Los contenidos psicológicos, elementales y dinámicos de cada uno de los veinte signos han sido articulados en un discurso que da cuenta de cómo ha sido creado el hombre. El misterio original, la materia informe, el aire hueco, lo caliente y lo que fluye hallan su absoluta justificación y sentido cuando se conjugan y se funden para hacer posible que esa tierra del piso pueda levantarse para convertirse en palabra, en Flor, en eso que sale de la boca de Tezcatlipoca.
El estudio del códice Borgia, y de la humanidad que lo prohijó, comienza con la observación de los veinte signos del calendario, que aparecen en una inviolable secuencia de tierra, viento, fuego y agua. La meditación acerca de qué simboliza cada uno, sus nombres, sus imágenes, su elemento y sobre todo de su disposición arrojará los contornos de un universo y su movimiento. Deben dejarse rodar los signos en la mente para que comiencen a hablar.

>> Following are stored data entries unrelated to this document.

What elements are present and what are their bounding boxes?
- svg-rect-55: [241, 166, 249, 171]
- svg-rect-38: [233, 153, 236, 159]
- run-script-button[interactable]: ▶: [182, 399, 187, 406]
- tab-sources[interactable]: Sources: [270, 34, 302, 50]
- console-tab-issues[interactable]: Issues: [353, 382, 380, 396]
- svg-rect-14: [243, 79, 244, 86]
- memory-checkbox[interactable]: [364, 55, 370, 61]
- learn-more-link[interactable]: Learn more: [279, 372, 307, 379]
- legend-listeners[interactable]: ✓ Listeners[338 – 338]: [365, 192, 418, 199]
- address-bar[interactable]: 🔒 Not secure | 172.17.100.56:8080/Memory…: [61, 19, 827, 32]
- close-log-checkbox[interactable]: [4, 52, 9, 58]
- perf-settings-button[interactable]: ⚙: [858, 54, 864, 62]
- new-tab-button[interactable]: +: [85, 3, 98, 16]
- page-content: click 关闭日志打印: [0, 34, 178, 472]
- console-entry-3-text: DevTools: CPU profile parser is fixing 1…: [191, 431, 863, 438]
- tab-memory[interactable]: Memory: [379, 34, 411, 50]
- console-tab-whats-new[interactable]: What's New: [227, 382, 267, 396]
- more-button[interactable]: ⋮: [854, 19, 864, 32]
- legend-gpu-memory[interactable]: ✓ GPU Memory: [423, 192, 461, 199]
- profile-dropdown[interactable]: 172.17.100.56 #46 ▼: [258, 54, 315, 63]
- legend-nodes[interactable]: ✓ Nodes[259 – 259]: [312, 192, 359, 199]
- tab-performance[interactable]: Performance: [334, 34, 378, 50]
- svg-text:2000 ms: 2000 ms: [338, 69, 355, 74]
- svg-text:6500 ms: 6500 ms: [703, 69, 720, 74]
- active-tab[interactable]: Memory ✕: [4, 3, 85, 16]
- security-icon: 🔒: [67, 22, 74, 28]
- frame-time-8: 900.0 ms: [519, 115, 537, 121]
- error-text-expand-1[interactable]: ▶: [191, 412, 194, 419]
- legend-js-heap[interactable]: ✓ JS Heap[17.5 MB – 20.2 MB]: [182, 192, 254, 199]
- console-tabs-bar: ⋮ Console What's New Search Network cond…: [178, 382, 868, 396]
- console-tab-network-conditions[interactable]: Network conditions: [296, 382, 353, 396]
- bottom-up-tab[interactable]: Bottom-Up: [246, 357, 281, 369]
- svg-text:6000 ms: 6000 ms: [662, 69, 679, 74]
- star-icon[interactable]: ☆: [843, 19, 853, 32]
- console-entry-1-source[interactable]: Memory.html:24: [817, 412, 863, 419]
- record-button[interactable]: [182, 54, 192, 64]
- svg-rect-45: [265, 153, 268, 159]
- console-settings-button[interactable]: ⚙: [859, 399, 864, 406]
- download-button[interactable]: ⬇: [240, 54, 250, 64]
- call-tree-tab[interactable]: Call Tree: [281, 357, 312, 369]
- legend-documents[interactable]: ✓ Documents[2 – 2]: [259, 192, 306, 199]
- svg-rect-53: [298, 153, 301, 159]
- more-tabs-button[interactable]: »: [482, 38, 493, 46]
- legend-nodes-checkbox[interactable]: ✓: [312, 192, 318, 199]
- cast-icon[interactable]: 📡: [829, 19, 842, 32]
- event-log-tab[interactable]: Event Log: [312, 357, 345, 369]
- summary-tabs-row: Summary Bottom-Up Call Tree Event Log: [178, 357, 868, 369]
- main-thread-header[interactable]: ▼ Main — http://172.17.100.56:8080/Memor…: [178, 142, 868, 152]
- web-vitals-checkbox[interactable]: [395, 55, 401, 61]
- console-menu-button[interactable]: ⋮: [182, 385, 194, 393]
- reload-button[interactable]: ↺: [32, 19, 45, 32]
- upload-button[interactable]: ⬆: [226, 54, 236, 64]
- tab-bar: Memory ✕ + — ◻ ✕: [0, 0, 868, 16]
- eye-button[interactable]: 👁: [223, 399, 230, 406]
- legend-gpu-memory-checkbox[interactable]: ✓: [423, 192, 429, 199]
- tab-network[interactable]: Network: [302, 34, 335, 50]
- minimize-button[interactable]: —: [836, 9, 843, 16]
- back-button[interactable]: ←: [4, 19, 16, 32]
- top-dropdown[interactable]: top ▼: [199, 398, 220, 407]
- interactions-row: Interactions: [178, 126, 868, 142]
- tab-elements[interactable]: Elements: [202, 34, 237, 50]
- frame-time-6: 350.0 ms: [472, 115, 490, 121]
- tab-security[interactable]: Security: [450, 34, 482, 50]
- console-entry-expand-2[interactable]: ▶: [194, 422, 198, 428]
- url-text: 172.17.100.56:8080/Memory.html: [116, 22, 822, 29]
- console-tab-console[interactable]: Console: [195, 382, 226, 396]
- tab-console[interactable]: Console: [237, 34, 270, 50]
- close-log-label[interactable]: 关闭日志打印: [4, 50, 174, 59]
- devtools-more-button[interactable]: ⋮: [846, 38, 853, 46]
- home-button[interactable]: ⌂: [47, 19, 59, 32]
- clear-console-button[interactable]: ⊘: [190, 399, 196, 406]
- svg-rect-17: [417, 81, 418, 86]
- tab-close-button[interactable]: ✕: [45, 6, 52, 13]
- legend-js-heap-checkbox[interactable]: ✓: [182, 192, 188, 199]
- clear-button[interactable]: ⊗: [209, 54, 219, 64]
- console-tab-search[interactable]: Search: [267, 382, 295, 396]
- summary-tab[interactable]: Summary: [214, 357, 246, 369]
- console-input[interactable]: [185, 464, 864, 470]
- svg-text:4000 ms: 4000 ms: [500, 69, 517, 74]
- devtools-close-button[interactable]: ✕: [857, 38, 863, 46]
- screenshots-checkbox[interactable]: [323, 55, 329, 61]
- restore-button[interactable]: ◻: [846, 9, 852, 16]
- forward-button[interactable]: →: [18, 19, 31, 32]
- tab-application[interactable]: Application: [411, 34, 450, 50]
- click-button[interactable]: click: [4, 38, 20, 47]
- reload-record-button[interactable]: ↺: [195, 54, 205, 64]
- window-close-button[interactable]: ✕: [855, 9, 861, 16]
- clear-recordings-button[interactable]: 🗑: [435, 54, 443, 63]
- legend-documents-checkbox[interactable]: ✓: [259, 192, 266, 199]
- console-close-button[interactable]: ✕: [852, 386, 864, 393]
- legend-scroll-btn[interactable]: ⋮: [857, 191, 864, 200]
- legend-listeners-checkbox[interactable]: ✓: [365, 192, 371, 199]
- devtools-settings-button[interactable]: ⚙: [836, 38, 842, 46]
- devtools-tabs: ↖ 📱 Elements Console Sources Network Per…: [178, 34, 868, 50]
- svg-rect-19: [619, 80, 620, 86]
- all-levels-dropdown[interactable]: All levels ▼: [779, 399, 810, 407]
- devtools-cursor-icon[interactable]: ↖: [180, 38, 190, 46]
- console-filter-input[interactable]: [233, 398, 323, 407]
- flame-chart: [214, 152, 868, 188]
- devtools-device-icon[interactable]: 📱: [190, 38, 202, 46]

El filósofo náhuatl —dice León-Portilla—, cercado por una sociedad violenta, sensible a la fragilidad de su cuerpo, herido por la fugacidad de lo real, asombrado del mundo en que había venido a morir, encontró consuelo y sentido a su existencia en In Xóchitl in Cuícatl, en la poesía, la cuenta del tiempo, la observación del cielo. La flor y el canto se reconocieron como la manifestación más depurada y misteriosa de la divinidad dual en la tierra, como el más valioso bien humano capaz de expresar el origen de esto que vemos, la raíz de lo que nos da un rostro y un corazón. Para estar aquí el hombre debe tener un rostro y un corazón. Conocerse y sincronizarse con lo que fluye.

(1) “Teofanía” es, degún el diccionario de la Academia, una “manifestación de la divinidad de Dios”. La nota es mía. (FF)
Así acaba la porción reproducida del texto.